Le Liban est le seul pays méditerranéen, non européen et hors-Otan, engagé dans cet exercice. Il y a, certes, la guerre en Syrie et le déploiement de moyens importants des forces de l’Otan sur la zone, et il y a aussi la résolution 1701 et une composante marine de la Finul qui est chargée de surveiller son application. Mais il y a un fait nouveau, qui risque de poser problème, l’exploitation du gaz offshore par des Etats en guerre (Liban-Israël), ou en délicatesse (Grèce, Chypre – Turquie), ou qui ont des dossiers frontaliers à gérer (Liban-Chypre-Syrie).

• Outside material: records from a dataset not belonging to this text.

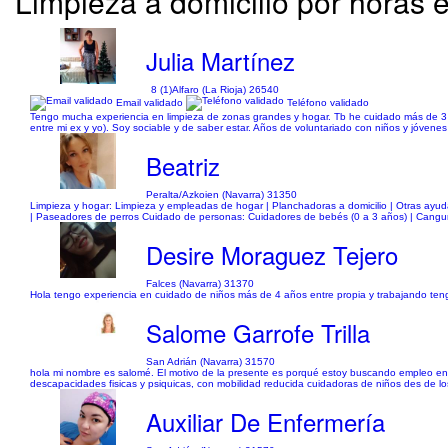
Limpieza a domicilio por horas 
Julia Martínez
8 (1)
Alfaro (La Rioja) 26540
Email validado
Teléfono validado
Tengo mucha experiencia en limpieza de zonas grandes y hogar. Tb he cuidado más de 3 año
entre mi ex y yo). Soy sociable y de saber estar. Años de voluntariado con niños y jóvene
Beatriz
Peralta/Azkoien (Navarra) 31350
Limpieza y hogar: Limpieza y empleadas de hogar | Planchadoras a domicilio | Otras ayuda
| Paseadores de perros Cuidado de personas: Cuidadores de bebés (0 a 3 años) | Cangur
Desire Moraguez Tejero
Falces (Navarra) 31370
Hola tengo experiencia en cuidado de niños más de 4 años entre propia y trabajando teng
Salome Garrofe Trilla
San Adrián (Navarra) 31570
hola mi nombre es salomé. El motivo de la presente es porqué estoy buscando empleo en s
descapacidades fisicas y psiquicas, con mobilidad reducida cuidadoras de niños des de lo
Auxiliar De Enfermería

La sécurisation du bassin méditerranéen, surtout le bassin oriental de la Méditerranée, semble nécessiter des montages complexes et compliqués, afin de stabiliser le conflit israélo-libanais, avec ses ramifications régionales et sa dimension iranienne, et pour aussi gérer les autres contentieux qui opposent les riverains des champs gaziers offshore. Des compagnies internationales sont ou seront associées à l’ensemble des opérations d’exploitation de ce gaz, de l’exploration à la commercialisation, en passant par l’extraction et la liquéfaction, et leur implication exige des garanties sécuritaires qui dépassent leurs propres compétences et qui dépassent le plus souvent aussi les capacités et volontés des Etats riverains eux-mêmes. Les enjeux géopolitiques régionaux (conflit israélo-arabe, conflit irano-arabe) et internationaux (compétition mondiale sur les ressources énergétiques, avec, dans ce cas précis, une compétition entre l’UE et la Russie sur le gaz) imposent une gestion multilatérale de la sécurité dans cette partie instable de la Méditerranée.
Le Liban, pays riverain, a besoin de sécuriser ses champs gaziers, pour rassurer les compagnies étrangères, et pour optimiser l’exploitation de son gaz offshore. Ses forces armées seront sollicitées par d’autres pays riverains et des partenaires internationaux afin de contribuer aux arrangements nécessaires à la stabilisation de la zone. La participation d’unités aériennes et maritimes à l’exercice multilatéral à Chypre en serait les prémices de cette contribution. Dans le cadre des arrangements interlibanais, le Hezbollah, qui dispose de moyens militaires toujours plus performants (missiles sol-mer, drone), et qui reste au cœur de la stratégie de défense nationale en dépit des réserves émises par une partie de la classe politique libanaise qui perçoit l’organisation comme un bras armé de l’Iran en Méditerranée, pense devoir s’associer à l’Armée régulière pour défendre et protéger les richesses gazières nationales face aux menaces israéliennes. La cohabitation, qui fonctionne plus ou moins bien au sud-Liban entre la communauté internationale (Finul) et le Hezbollah, sous la caution de l’Etat libanais et de l’Armée libanaise, serait-elle transposable sur mer dans le cadre de cette volonté internationale de stabiliser les zones riches en gaz du bassin oriental de la Méditerranée? Quoiqu’il en soit, l’Armée libanaise a besoin de se doter de moyens supplémentaires pour pouvoir assurer une meilleure surveillance des eaux territoriales libanaises, et pour crédibiliser sa défense des installations offshore et des zones d’exploitation du gaz (des patrouilleurs dotés de radars etc.). L’Armée libanaise a besoin aussi d’envisager une aide opérationnelle élargie de la part des pays engagés militairement sur la zone (partage des capacités de surveillance aériennes, maritimes, terrestres et spatiales). L’Armée chypriote a les mêmes besoins pratiquement. Le salut pour les deux viendrait peut-être de l’UE.